The importance of the problem would seem to be sufficiently obvious. But politicians know that the subject is unpopular. The unborn have no votes. Employers like a surplus of labour, which can be drawn upon when trade is good. Militarists want as much food for powder as they can get. Revolutionists instinctively oppose any real remedy for social evils; they know that every unwanted child is a potential insurgent. All three can appeal to a quasi-religious prejudice, resting apparently on the ancient theory of natural rights, which were supposed to include the right of unlimited procreation. This objection is now chiefly urged by celibate or childless priests; but it is held with such fanatical vehemence that the fear of losing the votes which they control is a welcome excuse for the baser sort of politician to shelve the subject as inopportune. The Socialist calculation is probably erroneous; for experience has shown that it is aspiration, not desperation, that makes revolutions.

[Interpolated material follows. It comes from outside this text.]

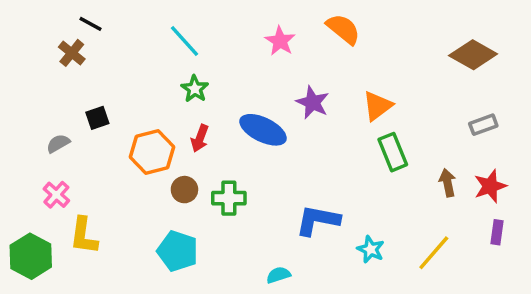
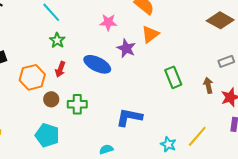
pink star: (280, 41) -> (108, 22), moved, turned -30
orange triangle: (377, 106) -> (150, 34), moved
brown arrow: (447, 183) -> (208, 85), moved
cyan star: (371, 249) -> (168, 144), moved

Title: Population Growth: Realities and Remedies.

Ignoring the population question reflects the deplorable condition of honesty in contemporary sociology. Despite state efforts on moral grounds, an effective monitoring mechanism is desperately needed to control population growth. The exponential growth of population will result in poor standard of living forcing sensible people to reproduce less. While the social unfits will continue to reproduce, thus, increasing the burden on natural resources. The politicians, Army and revolutionists are showing insensitivity towards the gravity of situation due to personal vested interests. The opponents of birth-control justify their stance through Humans natural right to reproduce. The socialists could be no wrong because its the spirit and not the strength of the people that makes revolutions.